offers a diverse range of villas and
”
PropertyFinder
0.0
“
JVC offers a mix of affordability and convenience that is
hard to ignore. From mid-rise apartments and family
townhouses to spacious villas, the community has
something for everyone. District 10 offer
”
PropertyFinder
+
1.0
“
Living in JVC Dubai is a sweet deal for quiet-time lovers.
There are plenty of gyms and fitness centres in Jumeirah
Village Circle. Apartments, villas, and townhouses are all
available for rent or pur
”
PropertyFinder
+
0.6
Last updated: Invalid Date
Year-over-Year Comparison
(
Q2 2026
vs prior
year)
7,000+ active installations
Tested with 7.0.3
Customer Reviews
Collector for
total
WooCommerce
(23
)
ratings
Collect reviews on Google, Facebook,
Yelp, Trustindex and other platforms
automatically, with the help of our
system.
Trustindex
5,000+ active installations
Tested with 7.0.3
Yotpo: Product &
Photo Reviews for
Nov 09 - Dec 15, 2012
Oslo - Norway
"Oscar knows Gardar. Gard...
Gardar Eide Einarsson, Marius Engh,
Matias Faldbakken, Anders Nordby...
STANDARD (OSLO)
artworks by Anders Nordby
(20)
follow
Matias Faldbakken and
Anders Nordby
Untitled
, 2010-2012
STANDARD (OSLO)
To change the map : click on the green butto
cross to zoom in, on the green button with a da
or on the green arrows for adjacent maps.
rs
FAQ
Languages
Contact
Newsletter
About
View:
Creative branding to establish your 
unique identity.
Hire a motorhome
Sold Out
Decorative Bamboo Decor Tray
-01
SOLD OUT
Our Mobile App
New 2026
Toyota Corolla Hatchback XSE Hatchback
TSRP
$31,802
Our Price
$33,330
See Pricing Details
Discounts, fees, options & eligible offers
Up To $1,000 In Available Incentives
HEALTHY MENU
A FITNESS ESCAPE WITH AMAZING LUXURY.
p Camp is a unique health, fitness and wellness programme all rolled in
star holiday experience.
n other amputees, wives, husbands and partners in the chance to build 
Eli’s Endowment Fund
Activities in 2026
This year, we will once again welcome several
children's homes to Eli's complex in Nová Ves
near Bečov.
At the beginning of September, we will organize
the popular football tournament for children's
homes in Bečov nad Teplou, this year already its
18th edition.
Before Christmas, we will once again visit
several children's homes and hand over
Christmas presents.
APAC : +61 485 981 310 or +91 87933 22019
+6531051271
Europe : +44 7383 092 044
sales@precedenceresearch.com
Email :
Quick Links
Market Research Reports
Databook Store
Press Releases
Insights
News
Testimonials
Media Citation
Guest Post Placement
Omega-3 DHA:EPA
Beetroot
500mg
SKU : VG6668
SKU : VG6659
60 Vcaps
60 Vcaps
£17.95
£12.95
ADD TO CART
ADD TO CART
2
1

> YOUR ASSIGNMENT:
In the records above, count the lines that contain the word "Anders" and state only that count.

> SOLUTION FOR THIS EXERCISE:
3